Questa luce non è una entità generica. Ha un nome e un volto: l’Emanuele, Gesù, il Dio con noi che significa anche “io con te” e anche “io con io” perché non scappiamo più da noi stessi e da Lui, perché l’alto ci fa trovare l’altro e anche noi stessi. Dio rischia consegnandosi a noi perché non siamo buoni ma vuole che lo diventiamo. Lui assume il rischio che spesso fa dire a noi: “Non voglio figli”, “Debbo pensare solo a me stesso perché il mondo è troppo duro e difficile”. Dio ama e solo questo vince la paura. È la prima parola che viene rivolta a quei pastori: non temete, non abbiate paura! Questa è la gioia così umana di questa notte, questo pezzo di paradiso, che proprio perché non si impone chiede qualcosa a noi. Lo aveva capito nella pandemia dell’idolatria nazista e poco prima di essere deportata nei campi di concentramento, dove venne uccisa, la giovanissima Etty Hillesum. Lei promise a Dio una cosa soltanto: “Cercherò di aiutarti affinché tu non venga distrutto dentro di me” perché “siamo noi a dover aiutare te” e dobbiamo “salvare un piccolo pezzetto di te in noi stessi, mio Dio”.

Ecco chi dobbiamo salvare nelle pandemie, nella marea dell’individualismo che tutto sommerge: Gesù.
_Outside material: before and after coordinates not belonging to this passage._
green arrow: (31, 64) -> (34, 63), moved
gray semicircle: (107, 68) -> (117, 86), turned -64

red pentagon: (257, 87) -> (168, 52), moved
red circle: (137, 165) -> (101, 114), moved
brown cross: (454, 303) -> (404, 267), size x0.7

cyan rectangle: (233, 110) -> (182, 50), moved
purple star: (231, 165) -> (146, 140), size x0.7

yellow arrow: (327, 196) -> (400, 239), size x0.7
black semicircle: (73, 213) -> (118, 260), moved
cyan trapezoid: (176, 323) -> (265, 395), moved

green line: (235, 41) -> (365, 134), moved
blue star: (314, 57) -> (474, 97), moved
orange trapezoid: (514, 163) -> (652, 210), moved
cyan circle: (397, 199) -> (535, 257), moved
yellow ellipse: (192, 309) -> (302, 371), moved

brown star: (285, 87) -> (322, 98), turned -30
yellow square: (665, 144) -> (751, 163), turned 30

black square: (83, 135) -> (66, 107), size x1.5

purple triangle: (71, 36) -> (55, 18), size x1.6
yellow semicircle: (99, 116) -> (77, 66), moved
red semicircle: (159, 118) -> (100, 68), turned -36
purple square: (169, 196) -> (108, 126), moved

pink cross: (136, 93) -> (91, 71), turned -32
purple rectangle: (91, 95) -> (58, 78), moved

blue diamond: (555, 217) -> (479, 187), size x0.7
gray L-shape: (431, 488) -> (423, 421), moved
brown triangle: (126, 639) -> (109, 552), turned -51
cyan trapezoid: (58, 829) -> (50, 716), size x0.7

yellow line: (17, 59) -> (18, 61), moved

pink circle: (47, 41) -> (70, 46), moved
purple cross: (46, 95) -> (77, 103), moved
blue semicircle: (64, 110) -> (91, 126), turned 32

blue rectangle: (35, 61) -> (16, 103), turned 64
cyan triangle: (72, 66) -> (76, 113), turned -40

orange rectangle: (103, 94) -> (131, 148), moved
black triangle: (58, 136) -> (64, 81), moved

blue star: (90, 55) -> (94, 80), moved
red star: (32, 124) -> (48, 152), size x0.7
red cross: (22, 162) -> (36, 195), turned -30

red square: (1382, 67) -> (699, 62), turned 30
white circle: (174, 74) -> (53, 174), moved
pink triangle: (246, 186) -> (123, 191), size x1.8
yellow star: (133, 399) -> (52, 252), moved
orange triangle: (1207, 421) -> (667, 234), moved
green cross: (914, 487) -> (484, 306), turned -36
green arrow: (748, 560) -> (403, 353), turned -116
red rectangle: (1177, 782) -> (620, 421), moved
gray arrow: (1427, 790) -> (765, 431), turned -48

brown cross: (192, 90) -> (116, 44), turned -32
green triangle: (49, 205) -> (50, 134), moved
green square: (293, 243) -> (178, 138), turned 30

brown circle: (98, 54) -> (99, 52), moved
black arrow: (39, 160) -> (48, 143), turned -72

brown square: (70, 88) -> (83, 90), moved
Lui. È per tutti ma per loro non c’è posto. “Per loro non c’era posto nell’alloggio”. Come non c’era posto? A volte facciamo di questo una colpa proprio a chi resta fuori! La paura, l’egoismo, il pregiudizio occupano tutti i posti, fanno sentire in diritto di farlo, anche quando le case sono mezze vuote e la convenienza stessa indica il contrario. Non hanno posto, non perché non c’è, ma perché non vediamo con amore un forestiero che può diventare un fratello. Quando le porte restano chiuse vuol dire che non c’è amore, non che non c’è posto! Gesù resta fuori e fuori dobbiamo cercarlo.

Il Vangelo non ci lascia alibi: chi non trova posto è Gesù. Quando accogliamo Gesù non prendiamo un problema, un utente da sistemare, un peso, ma l’amore. Quando manca, non perché non ci sia ma perché nascosto in noi o speso alla ricerca di una vita pornografica che lo ruba ma non lo restituisce, tutti finiamo per perdere il nostro valore. Ecco, allora siamo chiamati ad essere pastori. Vegliano perché hanno qualcuno da proteggere, hanno un gregge, cercano il futuro. Non sono gli intelligenti, i sapienti, i ricchi che pensano a sé: hanno cura degli altri. Ecco, a chi veglia e nella preghiera cerca il Signore e difende il gregge, a chi si ferma ad aiutare chi vive per strada, a chi si prende cura e visita un anziano perché non può accettare che resti solo e diventa un angelo che protegge dall’inferno di tanti fantasmi e sofferenze, a chi dona fiducia ad un ragazzo o ad uno straniero non perché buono ma perché lo diventi, ecco a chi si prende cura del prossimo – e tutti possono farlo – parla l’angelo di questo Natale.

Sono io, Gesù. Non avere paura di amarmi e di amare! Io non ho paura di te perché tu abbia fiducia che l’amore vince il male. Sono nato per te e per voi, fratelli miei tutti. Sono fragile perché così non scappi più da me, da te stesso e dalla tua debolezza. Sono povero, perché così capisci quello che ti fa ricco e gioisci di tutto perché trovi quello che conta per davvero. Sono per te e per voi, perché non posso vederti e vederli nella tempesta delle pandemie e la vostra sofferenza mi fa soffrire. Io nasco nel tuo cuore perché non ho paura e perché tu non abbia più paura di amarmi e di amare. Se mi ami anche tu diventi luminoso. Sono piccolo perché tu diventi grande e possa crescere con me e diventare grande di cuore. Aiutami, come sai e come puoi a portare luce nel buio così forte in questa pandemia. Io sono la gloria di Dio che è nel più alto dei cieli ma io sono qui sulla terra, con te e con gli uomini che amo.